A “Business” is Better!

A “Business” is Better!
Defining your business is tricky at the best of times and the smallest margin of doubt could lead to a costly and time consuming battle.

Is a business like the “tax elephant” – you know what it looks like but it is difficult to describe?  Or does it change with the circumstances of when and how the business is looked at?  There is no doubt that the definition of a business is uncertain.

Business Property Relief for Inheritance Tax

Business Property Relief (BPR) for Inheritance Tax (IHT) can command substantial tax savings and if the question of “what a business is” is possibly in doubt then there are some complex considerations for tax advisers, not least how they help their clients and protect themselves from professional indemnity claims. 

Is it fair on the family tax adviser, and even question if it is fair to HM Revenue & Customs (HMRC), to work in such a climate of uncertainty with possible substantial costs to prove the position?  Or is this tax environment enjoyed by both the adviser and HMRC – scope for debate?


Recent Cases to Test the Boundaries

There have been a number of recent tax cases where BPR and the overall trading activity of a business have been tested.  Do they help the tax adviser or make everything more complex?

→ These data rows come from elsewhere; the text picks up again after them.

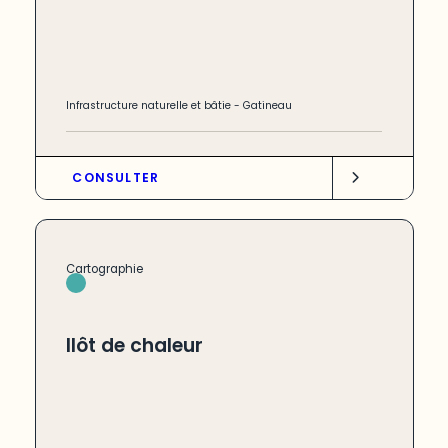
Infrastructure naturelle et bâtie
-
Gatineau
CONSULTER
Cartographie
Ilôt de chaleur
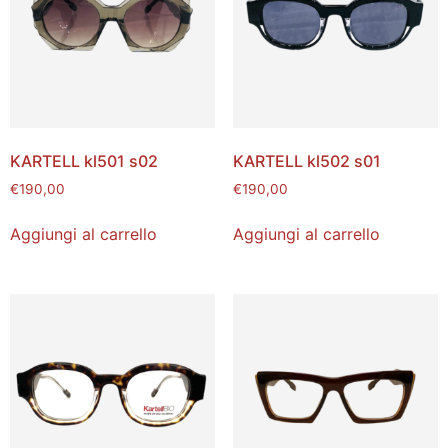
KARTELL kl501 s02
KARTELL kl502 s01
€
190,00
€
190,00
Aggiungi al carrello
Aggiungi al carrello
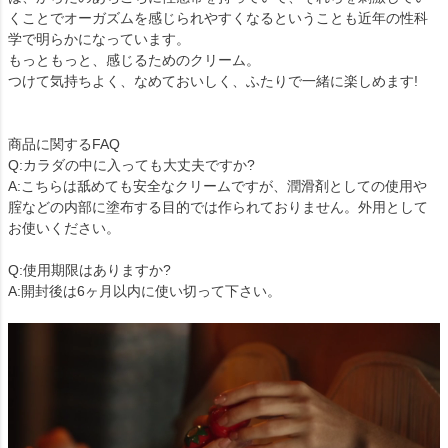
くことでオーガズムを感じられやすくなるということも近年の性科
学で明らかになっています。
もっともっと、感じるためのクリーム。
つけて気持ちよく、なめておいしく、ふたりで一緒に楽しめます!
商品に関するFAQ
Q:カラダの中に入っても大丈夫ですか?
A:こちらは舐めても安全なクリームですが、潤滑剤としての使用や
腟などの内部に塗布する目的では作られておりません。外用として
お使いください。
Q:使用期限はありますか?
A:開封後は6ヶ月以内に使い切って下さい。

A Judge (Lord Diplock) warned in Town Investments v Department of the Environment [1977] AER 813, that the meaning of business changes like an etymological chameleon to suit the context where it is found. 

Perhaps an example of this is Ninth Marquis of Hertford v IR Comm’rs [2005] STC (SCD) 177, where the entirety of an historic house qualified for BPR, including a part privately occupied and not open to the public because the entirety of the house provided backdrop for the business.

Perhaps the area currently causing the most confusion is around the interpretation of IHTA 1984, s 105(3):

A business or interest in a business, or shares in or securities of a company, are not relevant business property if the business or, as the case may be, the business carried on by the company consists wholly or mainly of one or more of the following, that is to say, dealing in securities, stock or shares, land or buildings or making or holding of investments.”

Factors to Consider

What factors will HMRC look at to help decide whether or not the business consists wholly or mainly of holding investments?

  • • The capital employed
    • The balance sheet allocation
    • The turnover
    • The profitability (enterprise accounts)
    • The time spent by partners/employees


HMRC will consider how much of each of the above is attributable to the trading element of the business and how much to the investment element of the business.  In addition, the factors of history and location of the whole business will be taken into consideration.

Practical Tip

Perhaps we have all the definition of a business that tax advisers need to try and achieve the best result for the client but how certain does that leave worried taxpayers at the planning stage and worried beneficiaries when they look at the results of deciding whether there was a business or not?

Chapter 24 of HMRC’s IHT Manual has helped define agriculture for agricultural property relief – do we need greater guidance on business for BPR – both with regard to the activity and the starting point?